» Work instructions: Nothing but the records beneath, reproduced exactly, should appear in the answer.

» Data supplied:
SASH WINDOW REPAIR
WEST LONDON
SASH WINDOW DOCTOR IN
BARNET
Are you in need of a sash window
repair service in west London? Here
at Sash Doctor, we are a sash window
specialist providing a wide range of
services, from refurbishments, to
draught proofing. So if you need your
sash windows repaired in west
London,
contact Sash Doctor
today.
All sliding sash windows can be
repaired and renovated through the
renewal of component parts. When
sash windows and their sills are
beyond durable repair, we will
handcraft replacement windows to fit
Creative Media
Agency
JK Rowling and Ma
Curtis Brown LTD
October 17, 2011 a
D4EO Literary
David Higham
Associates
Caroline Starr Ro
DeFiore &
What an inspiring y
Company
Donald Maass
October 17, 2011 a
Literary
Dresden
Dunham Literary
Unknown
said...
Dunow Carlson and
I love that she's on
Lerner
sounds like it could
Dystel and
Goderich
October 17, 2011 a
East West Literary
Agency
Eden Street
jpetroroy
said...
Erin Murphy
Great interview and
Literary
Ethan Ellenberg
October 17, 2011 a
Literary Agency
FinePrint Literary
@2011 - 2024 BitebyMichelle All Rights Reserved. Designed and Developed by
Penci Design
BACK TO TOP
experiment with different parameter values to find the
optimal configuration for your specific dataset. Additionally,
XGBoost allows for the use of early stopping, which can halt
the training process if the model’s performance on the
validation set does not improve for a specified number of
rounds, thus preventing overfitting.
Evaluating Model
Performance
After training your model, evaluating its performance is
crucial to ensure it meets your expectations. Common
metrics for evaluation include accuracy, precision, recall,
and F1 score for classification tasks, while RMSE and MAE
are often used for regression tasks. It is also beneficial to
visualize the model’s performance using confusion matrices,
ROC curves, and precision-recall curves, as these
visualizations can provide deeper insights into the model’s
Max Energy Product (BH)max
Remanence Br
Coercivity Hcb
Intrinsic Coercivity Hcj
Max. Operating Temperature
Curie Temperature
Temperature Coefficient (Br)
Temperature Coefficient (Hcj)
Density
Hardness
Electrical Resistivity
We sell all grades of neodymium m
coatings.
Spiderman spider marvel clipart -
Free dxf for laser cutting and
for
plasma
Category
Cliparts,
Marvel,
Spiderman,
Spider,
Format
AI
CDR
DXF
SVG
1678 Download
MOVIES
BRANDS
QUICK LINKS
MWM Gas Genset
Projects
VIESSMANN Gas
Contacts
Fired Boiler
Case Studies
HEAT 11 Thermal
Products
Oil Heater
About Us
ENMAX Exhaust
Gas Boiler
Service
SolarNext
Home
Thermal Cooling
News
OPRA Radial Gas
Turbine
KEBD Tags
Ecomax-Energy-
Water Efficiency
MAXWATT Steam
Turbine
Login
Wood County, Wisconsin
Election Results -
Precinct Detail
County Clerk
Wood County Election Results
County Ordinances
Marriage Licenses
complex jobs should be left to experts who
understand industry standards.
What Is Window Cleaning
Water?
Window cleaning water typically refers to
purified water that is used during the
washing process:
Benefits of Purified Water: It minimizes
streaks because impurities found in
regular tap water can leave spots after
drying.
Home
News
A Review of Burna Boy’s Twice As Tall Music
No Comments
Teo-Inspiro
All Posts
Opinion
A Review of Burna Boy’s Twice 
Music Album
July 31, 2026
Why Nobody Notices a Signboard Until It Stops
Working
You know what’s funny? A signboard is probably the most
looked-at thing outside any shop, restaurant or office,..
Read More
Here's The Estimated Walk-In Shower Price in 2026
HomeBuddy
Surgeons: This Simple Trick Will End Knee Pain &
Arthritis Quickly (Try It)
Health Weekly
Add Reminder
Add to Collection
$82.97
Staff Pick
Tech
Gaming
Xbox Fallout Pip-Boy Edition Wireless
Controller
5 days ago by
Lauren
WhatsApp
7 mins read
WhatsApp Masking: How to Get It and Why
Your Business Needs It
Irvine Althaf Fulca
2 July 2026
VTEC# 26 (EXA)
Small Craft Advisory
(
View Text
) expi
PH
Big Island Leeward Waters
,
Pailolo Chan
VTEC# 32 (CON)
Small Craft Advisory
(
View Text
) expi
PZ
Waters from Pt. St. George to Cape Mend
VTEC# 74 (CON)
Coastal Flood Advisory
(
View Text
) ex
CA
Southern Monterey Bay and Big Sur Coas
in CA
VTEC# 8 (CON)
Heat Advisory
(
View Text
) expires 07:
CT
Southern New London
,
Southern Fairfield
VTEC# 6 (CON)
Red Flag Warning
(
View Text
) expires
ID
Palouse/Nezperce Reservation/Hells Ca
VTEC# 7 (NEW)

» Exercise output:
SASH WINDOW REPAIR
WEST LONDON
SASH WINDOW DOCTOR IN
BARNET
Are you in need of a sash window
repair service in west London? Here
at Sash Doctor, we are a sash window
specialist providing a wide range of
services, from refurbishments, to
draught proofing. So if you need your
sash windows repaired in west
London,
contact Sash Doctor
today.
All sliding sash windows can be
repaired and renovated through the
renewal of component parts. When
sash windows and their sills are
beyond durable repair, we will
handcraft replacement windows to fit
Creative Media
Agency
JK Rowling and Ma
Curtis Brown LTD
October 17, 2011 a
D4EO Literary
David Higham
Associates
Caroline Starr Ro
DeFiore &
What an inspiring y
Company
Donald Maass
October 17, 2011 a
Literary
Dresden
Dunham Literary
Unknown
said...
Dunow Carlson and
I love that she's on
Lerner
sounds like it could
Dystel and
Goderich
October 17, 2011 a
East West Literary
Agency
Eden Street
jpetroroy
said...
Erin Murphy
Great interview and
Literary
Ethan Ellenberg
October 17, 2011 a
Literary Agency
FinePrint Literary
@2011 - 2024 BitebyMichelle All Rights Reserved. Designed and Developed by
Penci Design
BACK TO TOP
experiment with different parameter values to find the
optimal configuration for your specific dataset. Additionally,
XGBoost allows for the use of early stopping, which can halt
the training process if the model’s performance on the
validation set does not improve for a specified number of
rounds, thus preventing overfitting.
Evaluating Model
Performance
After training your model, evaluating its performance is
crucial to ensure it meets your expectations. Common
metrics for evaluation include accuracy, precision, recall,
and F1 score for classification tasks, while RMSE and MAE
are often used for regression tasks. It is also beneficial to
visualize the model’s performance using confusion matrices,
ROC curves, and precision-recall curves, as these
visualizations can provide deeper insights into the model’s
Max Energy Product (BH)max
Remanence Br
Coercivity Hcb
Intrinsic Coercivity Hcj
Max. Operating Temperature
Curie Temperature
Temperature Coefficient (Br)
Temperature Coefficient (Hcj)
Density
Hardness
Electrical Resistivity
We sell all grades of neodymium m
coatings.
Spiderman spider marvel clipart -
Free dxf for laser cutting and
for
plasma
Category
Cliparts,
Marvel,
Spiderman,
Spider,
Format
AI
CDR
DXF
SVG
1678 Download
MOVIES
BRANDS
QUICK LINKS
MWM Gas Genset
Projects
VIESSMANN Gas
Contacts
Fired Boiler
Case Studies
HEAT 11 Thermal
Products
Oil Heater
About Us
ENMAX Exhaust
Gas Boiler
Service
SolarNext
Home
Thermal Cooling
News
OPRA Radial Gas
Turbine
KEBD Tags
Ecomax-Energy-
Water Efficiency
MAXWATT Steam
Turbine
Login
Wood County, Wisconsin
Election Results -
Precinct Detail
County Clerk
Wood County Election Results
County Ordinances
Marriage Licenses
complex jobs should be left to experts who
understand industry standards.
What Is Window Cleaning
Water?
Window cleaning water typically refers to
purified water that is used during the
washing process:
Benefits of Purified Water: It minimizes
streaks because impurities found in
regular tap water can leave spots after
drying.
Home
News
A Review of Burna Boy’s Twice As Tall Music
No Comments
Teo-Inspiro
All Posts
Opinion
A Review of Burna Boy’s Twice 
Music Album
July 31, 2026
Why Nobody Notices a Signboard Until It Stops
Working
You know what’s funny? A signboard is probably the most
looked-at thing outside any shop, restaurant or office,..
Read More
Here's The Estimated Walk-In Shower Price in 2026
HomeBuddy
Surgeons: This Simple Trick Will End Knee Pain &
Arthritis Quickly (Try It)
Health Weekly
Add Reminder
Add to Collection
$82.97
Staff Pick
Tech
Gaming
Xbox Fallout Pip-Boy Edition Wireless
Controller
5 days ago by
Lauren
WhatsApp
7 mins read
WhatsApp Masking: How to Get It and Why
Your Business Needs It
Irvine Althaf Fulca
2 July 2026
VTEC# 26 (EXA)
Small Craft Advisory
(
View Text
) expi
PH
Big Island Leeward Waters
,
Pailolo Chan
VTEC# 32 (CON)
Small Craft Advisory
(
View Text
) expi
PZ
Waters from Pt. St. George to Cape Mend
VTEC# 74 (CON)
Coastal Flood Advisory
(
View Text
) ex
CA
Southern Monterey Bay and Big Sur Coas
in CA
VTEC# 8 (CON)
Heat Advisory
(
View Text
) expires 07:
CT
Southern New London
,
Southern Fairfield
VTEC# 6 (CON)
Red Flag Warning
(
View Text
) expires
ID
Palouse/Nezperce Reservation/Hells Ca
VTEC# 7 (NEW)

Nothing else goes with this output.